» WHAT YOU ARE ASKED TO DO: Report each line of the data below in which "Idol" appears.

» Saved entries:
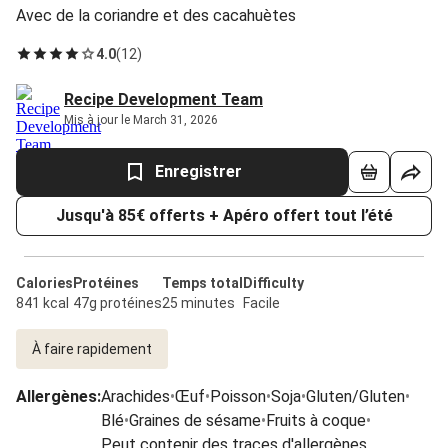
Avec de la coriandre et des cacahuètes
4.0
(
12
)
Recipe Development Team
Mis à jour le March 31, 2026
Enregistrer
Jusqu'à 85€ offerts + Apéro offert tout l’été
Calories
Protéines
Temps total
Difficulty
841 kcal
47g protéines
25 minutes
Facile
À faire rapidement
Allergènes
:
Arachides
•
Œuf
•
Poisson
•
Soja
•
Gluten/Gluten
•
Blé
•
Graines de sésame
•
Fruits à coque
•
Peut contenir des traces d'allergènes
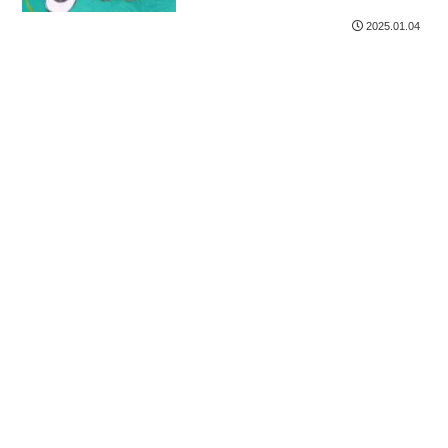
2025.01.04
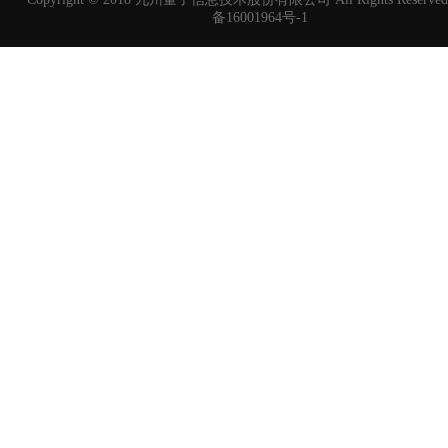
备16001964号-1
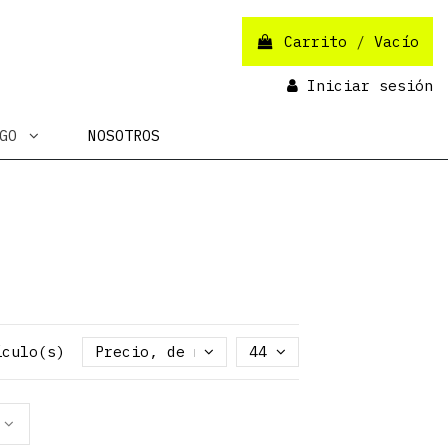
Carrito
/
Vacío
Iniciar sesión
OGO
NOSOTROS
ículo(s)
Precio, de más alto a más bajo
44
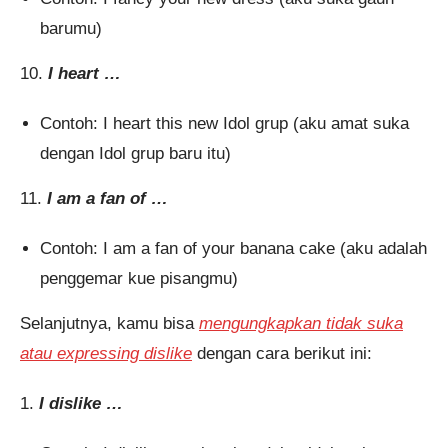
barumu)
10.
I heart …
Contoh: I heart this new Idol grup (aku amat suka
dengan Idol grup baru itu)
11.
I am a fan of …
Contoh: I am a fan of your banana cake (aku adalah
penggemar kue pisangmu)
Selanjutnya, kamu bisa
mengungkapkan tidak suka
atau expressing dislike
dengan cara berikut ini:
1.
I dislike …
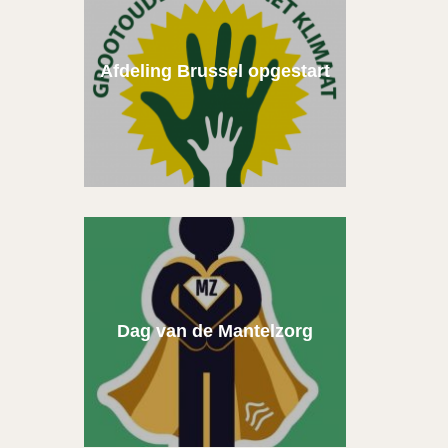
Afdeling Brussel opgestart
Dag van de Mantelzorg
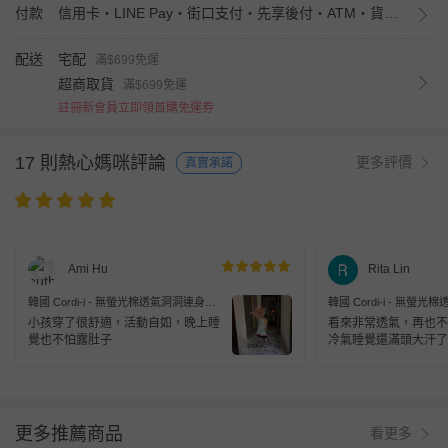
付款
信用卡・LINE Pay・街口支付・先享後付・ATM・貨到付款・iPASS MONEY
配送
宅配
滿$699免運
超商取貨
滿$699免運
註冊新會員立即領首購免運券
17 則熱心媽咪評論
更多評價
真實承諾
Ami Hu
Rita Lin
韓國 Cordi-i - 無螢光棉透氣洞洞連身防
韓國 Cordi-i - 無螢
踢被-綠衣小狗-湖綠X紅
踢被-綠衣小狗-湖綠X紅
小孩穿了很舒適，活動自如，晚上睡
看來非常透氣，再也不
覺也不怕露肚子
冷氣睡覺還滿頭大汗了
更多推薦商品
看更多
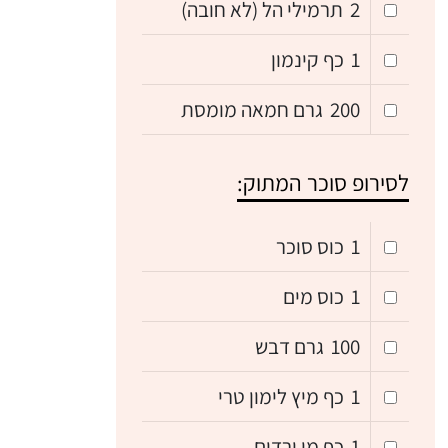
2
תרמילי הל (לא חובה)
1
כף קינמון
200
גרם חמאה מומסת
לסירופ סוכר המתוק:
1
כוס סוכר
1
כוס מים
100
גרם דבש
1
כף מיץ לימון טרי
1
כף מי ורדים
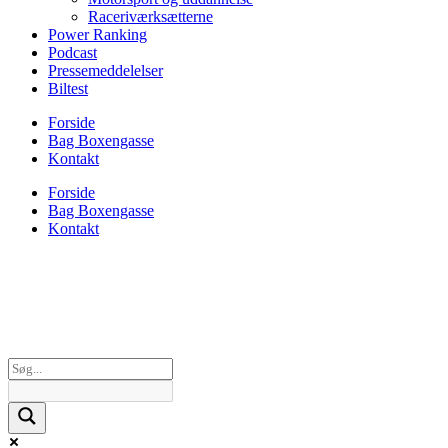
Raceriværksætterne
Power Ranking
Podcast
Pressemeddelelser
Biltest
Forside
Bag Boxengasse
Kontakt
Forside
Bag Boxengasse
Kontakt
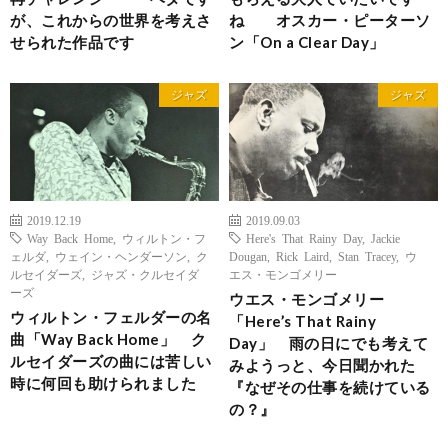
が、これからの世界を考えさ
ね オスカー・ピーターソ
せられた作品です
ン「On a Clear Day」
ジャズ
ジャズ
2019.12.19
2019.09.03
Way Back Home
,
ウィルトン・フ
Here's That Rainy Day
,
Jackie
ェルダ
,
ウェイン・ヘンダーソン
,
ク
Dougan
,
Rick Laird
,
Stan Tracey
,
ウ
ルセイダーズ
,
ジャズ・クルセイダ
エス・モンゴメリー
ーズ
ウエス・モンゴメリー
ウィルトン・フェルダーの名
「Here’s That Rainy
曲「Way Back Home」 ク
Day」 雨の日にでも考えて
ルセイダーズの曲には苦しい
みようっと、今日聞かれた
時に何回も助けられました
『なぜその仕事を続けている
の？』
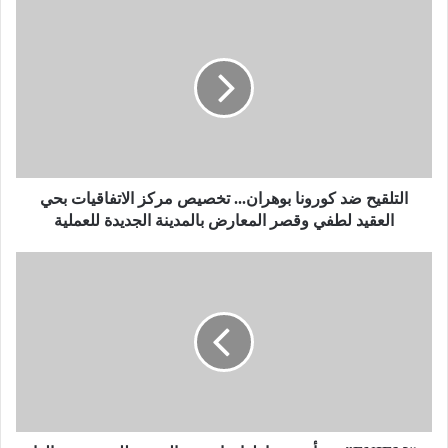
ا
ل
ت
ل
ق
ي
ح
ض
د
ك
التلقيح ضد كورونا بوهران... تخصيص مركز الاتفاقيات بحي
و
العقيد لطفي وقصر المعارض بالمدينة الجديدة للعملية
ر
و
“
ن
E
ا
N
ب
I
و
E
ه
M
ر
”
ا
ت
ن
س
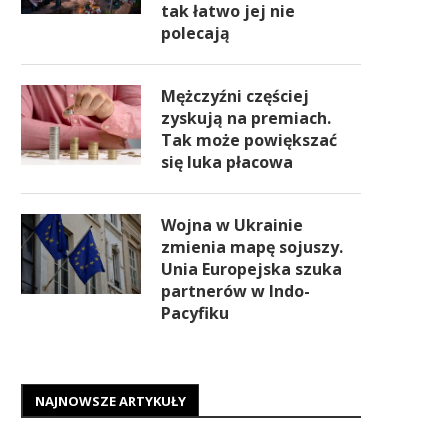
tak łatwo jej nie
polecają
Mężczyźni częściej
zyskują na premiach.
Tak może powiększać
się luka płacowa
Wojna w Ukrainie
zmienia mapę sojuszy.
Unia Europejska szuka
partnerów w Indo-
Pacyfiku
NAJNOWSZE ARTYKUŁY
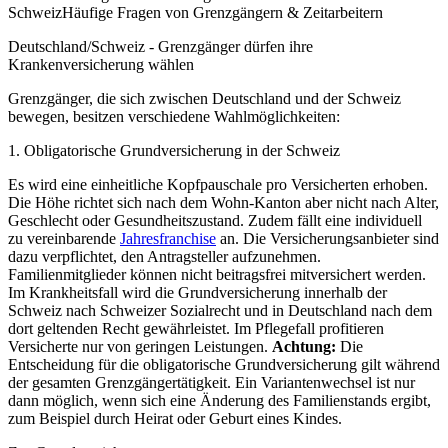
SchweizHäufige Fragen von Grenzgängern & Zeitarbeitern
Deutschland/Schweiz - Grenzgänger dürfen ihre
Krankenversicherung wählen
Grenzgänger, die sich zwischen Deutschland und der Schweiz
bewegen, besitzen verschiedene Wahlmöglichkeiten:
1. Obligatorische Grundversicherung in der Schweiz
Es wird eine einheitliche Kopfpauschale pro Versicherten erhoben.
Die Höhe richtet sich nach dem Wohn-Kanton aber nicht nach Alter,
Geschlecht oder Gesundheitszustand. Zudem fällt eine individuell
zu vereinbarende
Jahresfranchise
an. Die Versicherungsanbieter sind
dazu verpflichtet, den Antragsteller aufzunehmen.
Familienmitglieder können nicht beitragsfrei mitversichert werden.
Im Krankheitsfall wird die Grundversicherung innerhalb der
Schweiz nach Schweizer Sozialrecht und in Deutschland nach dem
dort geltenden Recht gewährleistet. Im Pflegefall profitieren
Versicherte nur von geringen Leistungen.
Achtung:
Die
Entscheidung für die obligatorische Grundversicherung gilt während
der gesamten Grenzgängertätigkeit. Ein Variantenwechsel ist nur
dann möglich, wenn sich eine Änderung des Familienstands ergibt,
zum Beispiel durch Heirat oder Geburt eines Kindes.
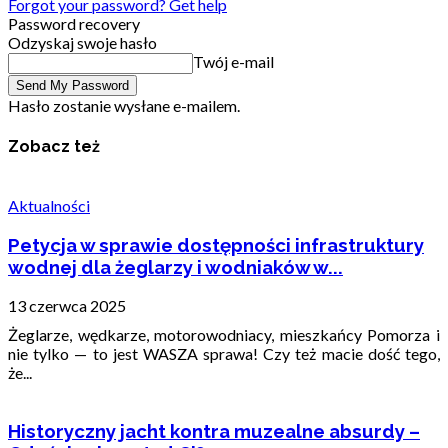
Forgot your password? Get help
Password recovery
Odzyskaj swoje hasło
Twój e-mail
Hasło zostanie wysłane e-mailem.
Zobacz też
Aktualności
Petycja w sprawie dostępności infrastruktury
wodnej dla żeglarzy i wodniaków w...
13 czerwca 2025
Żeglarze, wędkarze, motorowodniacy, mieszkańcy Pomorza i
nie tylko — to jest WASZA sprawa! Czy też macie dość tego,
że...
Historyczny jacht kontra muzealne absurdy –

» RESPONSE AREA:
Contoh: I heart this new Idol grup (aku amat suka
dengan Idol grup baru itu)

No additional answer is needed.